What to work on: Select and copy out every line in the records containing "Dôme".

Record set:
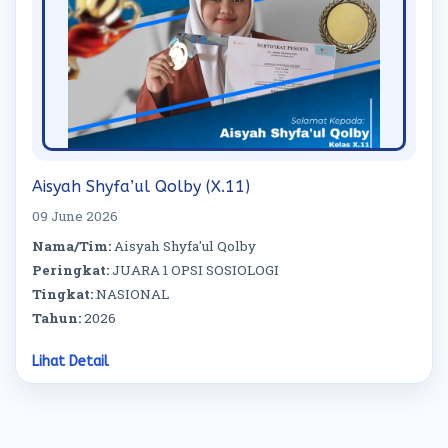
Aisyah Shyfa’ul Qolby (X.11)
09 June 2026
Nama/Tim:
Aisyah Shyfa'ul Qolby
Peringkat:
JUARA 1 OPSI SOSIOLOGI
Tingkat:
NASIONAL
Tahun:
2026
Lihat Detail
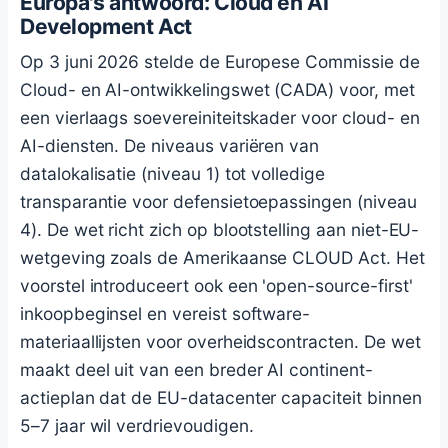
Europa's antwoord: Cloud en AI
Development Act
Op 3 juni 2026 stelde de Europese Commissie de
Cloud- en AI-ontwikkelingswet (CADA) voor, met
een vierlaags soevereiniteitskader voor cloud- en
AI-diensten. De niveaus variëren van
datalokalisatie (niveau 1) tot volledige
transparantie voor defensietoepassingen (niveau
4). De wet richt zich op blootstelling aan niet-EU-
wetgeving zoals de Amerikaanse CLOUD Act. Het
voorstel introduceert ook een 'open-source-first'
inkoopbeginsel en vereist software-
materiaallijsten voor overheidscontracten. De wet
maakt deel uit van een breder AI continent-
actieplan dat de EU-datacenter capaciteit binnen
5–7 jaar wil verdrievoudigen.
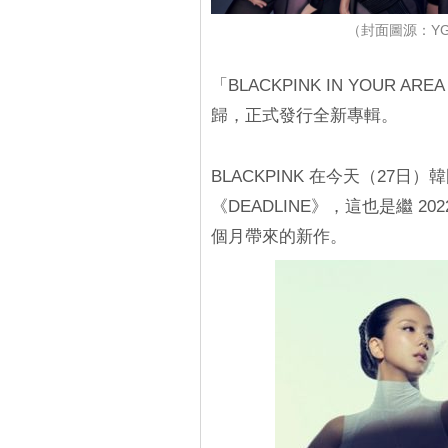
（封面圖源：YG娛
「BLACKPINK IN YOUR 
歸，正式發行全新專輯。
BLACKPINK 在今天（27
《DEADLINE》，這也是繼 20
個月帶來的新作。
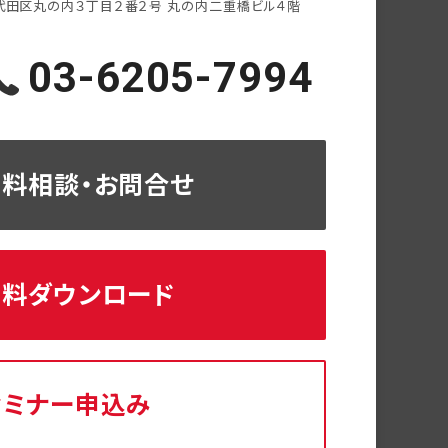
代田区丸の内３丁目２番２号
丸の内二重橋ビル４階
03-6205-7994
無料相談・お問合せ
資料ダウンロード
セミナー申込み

* * *

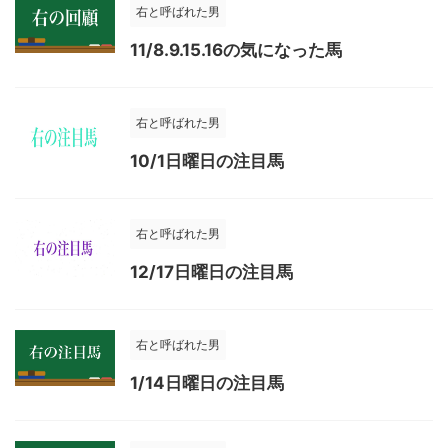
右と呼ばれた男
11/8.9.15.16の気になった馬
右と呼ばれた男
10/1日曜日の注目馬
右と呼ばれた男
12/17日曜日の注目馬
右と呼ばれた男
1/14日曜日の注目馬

---

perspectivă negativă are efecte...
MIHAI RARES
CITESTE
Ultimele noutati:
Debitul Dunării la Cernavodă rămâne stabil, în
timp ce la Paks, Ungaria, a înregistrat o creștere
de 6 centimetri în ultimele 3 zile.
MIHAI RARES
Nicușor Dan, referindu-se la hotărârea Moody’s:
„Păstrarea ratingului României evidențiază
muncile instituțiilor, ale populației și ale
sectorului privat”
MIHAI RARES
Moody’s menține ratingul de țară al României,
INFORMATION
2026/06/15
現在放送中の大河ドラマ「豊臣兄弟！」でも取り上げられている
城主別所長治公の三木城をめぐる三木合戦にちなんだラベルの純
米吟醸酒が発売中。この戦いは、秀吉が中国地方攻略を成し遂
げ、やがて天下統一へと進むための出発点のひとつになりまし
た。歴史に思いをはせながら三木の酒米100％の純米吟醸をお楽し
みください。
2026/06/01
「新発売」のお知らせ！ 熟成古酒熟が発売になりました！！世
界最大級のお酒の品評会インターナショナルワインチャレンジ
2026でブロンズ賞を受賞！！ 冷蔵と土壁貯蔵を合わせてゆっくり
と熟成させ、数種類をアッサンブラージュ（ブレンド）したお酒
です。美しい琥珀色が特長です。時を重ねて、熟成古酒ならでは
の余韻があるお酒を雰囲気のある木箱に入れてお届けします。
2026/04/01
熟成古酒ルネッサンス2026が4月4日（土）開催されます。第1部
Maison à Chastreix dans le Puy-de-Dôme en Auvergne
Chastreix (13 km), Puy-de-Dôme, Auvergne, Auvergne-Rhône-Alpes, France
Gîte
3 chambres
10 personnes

Reply:
Maison à Chastreix dans le Puy-de-Dôme en Auvergne
Chastreix (13 km), Puy-de-Dôme, Auvergne, Auvergne-Rhône-Alpes, France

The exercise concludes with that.